[Items from a data source]
BEGIN
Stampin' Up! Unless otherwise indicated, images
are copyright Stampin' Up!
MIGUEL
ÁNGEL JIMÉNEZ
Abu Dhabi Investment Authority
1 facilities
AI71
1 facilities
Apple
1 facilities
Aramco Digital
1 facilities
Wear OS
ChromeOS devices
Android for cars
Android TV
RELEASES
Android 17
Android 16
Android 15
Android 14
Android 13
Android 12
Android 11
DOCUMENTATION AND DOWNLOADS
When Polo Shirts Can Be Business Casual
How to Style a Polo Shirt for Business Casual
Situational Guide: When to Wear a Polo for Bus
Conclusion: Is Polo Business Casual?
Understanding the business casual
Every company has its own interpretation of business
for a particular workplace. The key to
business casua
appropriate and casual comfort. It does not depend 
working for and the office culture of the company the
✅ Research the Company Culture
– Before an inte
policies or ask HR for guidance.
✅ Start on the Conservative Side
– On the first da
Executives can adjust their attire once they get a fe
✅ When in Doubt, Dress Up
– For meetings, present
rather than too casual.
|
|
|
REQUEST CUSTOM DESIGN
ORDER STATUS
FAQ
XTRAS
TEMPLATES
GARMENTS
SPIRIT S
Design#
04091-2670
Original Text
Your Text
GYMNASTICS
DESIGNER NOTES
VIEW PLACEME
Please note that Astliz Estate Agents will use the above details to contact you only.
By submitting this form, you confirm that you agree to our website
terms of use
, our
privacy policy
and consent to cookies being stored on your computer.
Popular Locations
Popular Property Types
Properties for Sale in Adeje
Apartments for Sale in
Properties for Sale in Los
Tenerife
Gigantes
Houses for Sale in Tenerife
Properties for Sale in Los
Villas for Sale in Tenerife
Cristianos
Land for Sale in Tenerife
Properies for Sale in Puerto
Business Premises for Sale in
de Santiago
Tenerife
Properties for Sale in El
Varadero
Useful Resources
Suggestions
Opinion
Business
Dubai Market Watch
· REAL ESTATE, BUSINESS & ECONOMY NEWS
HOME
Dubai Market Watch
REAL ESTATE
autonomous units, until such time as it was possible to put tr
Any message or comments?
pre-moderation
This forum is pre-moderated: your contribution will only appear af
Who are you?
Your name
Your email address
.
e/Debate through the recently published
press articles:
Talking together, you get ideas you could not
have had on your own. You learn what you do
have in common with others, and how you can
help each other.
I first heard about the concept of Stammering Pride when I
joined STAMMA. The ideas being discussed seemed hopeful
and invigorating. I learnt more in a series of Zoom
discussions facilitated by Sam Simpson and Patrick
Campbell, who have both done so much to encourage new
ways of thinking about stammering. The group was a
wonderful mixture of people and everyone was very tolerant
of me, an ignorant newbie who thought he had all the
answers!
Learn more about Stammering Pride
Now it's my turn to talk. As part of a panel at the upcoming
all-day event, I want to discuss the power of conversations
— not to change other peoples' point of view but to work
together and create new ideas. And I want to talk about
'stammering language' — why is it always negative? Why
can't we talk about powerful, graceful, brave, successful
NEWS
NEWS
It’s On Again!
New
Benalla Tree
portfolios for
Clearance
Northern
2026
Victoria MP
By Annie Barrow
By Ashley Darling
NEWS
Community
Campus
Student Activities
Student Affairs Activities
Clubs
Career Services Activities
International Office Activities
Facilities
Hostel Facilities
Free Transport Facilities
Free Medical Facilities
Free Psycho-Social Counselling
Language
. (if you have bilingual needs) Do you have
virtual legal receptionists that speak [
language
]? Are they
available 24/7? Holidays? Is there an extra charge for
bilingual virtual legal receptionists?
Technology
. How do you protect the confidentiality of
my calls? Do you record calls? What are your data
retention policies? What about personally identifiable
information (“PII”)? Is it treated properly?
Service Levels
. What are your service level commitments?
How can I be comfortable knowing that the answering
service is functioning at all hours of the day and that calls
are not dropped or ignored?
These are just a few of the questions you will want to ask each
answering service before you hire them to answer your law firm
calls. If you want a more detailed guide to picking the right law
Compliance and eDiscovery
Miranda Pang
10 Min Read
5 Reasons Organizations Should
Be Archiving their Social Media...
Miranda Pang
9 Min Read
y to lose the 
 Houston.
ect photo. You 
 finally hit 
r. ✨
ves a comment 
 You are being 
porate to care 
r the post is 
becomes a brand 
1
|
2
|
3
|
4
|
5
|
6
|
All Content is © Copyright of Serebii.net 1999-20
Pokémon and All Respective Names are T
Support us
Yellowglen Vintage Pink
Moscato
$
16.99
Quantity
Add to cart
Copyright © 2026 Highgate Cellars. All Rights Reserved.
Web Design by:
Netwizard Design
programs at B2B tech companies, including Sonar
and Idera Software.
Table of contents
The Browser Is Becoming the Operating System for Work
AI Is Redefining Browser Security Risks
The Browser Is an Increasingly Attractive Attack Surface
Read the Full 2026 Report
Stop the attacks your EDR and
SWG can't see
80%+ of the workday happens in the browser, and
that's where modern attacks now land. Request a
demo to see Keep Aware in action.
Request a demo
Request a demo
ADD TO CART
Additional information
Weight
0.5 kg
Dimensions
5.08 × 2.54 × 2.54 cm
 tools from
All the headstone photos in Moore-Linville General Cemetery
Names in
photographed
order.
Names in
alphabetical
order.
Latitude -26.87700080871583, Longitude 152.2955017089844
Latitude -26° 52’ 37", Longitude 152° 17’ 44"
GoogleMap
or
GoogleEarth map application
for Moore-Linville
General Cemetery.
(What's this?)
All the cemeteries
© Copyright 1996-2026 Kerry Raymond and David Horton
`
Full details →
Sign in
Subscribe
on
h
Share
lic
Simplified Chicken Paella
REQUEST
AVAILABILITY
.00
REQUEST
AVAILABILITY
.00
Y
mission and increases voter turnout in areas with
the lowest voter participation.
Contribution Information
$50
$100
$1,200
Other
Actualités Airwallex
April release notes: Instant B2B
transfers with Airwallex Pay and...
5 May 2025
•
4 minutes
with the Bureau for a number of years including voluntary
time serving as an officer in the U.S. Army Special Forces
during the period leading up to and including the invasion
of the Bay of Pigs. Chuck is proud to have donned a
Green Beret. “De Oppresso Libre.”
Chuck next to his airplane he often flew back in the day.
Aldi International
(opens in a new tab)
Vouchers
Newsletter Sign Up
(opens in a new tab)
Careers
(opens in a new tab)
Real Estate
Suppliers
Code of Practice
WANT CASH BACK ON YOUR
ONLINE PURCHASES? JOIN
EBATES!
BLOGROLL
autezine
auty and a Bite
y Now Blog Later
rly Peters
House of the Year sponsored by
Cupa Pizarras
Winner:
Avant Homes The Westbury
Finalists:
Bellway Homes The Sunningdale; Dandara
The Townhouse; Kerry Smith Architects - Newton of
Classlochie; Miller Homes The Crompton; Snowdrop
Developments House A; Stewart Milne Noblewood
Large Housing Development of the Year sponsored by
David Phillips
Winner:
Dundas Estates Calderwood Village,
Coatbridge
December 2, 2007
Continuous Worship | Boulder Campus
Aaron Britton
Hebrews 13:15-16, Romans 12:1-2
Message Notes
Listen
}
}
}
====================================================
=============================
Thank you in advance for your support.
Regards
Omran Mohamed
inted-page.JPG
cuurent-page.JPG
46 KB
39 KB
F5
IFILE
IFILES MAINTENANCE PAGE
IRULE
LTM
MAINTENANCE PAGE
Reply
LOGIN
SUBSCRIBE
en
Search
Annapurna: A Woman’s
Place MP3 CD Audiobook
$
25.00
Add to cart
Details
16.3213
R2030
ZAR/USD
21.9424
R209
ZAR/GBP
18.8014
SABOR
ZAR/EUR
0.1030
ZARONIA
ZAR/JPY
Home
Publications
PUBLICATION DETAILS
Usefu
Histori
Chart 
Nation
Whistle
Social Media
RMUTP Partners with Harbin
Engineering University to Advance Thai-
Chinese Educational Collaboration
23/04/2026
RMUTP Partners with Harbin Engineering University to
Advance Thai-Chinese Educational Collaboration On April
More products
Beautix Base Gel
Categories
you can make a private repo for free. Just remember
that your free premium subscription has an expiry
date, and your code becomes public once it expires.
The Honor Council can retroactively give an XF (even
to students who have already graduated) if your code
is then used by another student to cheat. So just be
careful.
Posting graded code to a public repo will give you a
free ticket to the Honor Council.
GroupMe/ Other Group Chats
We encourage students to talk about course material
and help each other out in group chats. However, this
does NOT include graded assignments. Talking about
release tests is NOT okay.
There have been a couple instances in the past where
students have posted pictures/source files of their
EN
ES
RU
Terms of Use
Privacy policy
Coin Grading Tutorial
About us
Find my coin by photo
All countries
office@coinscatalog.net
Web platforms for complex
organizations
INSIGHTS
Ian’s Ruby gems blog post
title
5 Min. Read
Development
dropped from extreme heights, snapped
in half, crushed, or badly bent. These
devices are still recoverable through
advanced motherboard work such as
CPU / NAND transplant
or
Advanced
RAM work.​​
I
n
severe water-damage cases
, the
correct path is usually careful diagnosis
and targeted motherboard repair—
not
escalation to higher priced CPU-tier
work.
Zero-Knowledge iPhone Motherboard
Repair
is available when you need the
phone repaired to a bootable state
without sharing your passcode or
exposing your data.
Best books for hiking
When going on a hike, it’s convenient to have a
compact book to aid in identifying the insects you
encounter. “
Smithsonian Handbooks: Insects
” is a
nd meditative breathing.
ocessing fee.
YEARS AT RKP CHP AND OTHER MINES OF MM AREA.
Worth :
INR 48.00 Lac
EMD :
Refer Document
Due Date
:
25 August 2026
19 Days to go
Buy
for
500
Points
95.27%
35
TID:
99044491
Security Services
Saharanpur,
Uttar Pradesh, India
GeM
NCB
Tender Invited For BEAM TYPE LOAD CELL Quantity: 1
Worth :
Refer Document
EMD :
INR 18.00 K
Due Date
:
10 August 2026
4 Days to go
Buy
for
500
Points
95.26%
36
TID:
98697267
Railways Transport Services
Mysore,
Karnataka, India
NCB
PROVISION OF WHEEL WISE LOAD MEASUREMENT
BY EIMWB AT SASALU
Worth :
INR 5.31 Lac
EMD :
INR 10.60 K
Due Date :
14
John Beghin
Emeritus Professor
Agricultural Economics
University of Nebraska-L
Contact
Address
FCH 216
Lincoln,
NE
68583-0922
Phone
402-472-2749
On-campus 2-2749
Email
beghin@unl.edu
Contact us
END
Taking the entries above, restate exactly those lines that fall between the line with "Hostel Facilities" and the line with "Table of contents", keeping both of those lines too.

Hostel Facilities
Free Transport Facilities
Free Medical Facilities
Free Psycho-Social Counselling
Language
. (if you have bilingual needs) Do you have
virtual legal receptionists that speak [
language
]? Are they
available 24/7? Holidays? Is there an extra charge for
bilingual virtual legal receptionists?
Technology
. How do you protect the confidentiality of
my calls? Do you record calls? What are your data
retention policies? What about personally identifiable
information (“PII”)? Is it treated properly?
Service Levels
. What are your service level commitments?
How can I be comfortable knowing that the answering
service is functioning at all hours of the day and that calls
are not dropped or ignored?
These are just a few of the questions you will want to ask each
answering service before you hire them to answer your law firm
calls. If you want a more detailed guide to picking the right law
Compliance and eDiscovery
Miranda Pang
10 Min Read
5 Reasons Organizations Should
Be Archiving their Social Media...
Miranda Pang
9 Min Read
y to lose the 
 Houston.
ect photo. You 
 finally hit 
r. ✨
ves a comment 
 You are being 
porate to care 
r the post is 
becomes a brand 
1
|
2
|
3
|
4
|
5
|
6
|
All Content is © Copyright of Serebii.net 1999-20
Pokémon and All Respective Names are T
Support us
Yellowglen Vintage Pink
Moscato
$
16.99
Quantity
Add to cart
Copyright © 2026 Highgate Cellars. All Rights Reserved.
Web Design by:
Netwizard Design
programs at B2B tech companies, including Sonar
and Idera Software.
Table of contents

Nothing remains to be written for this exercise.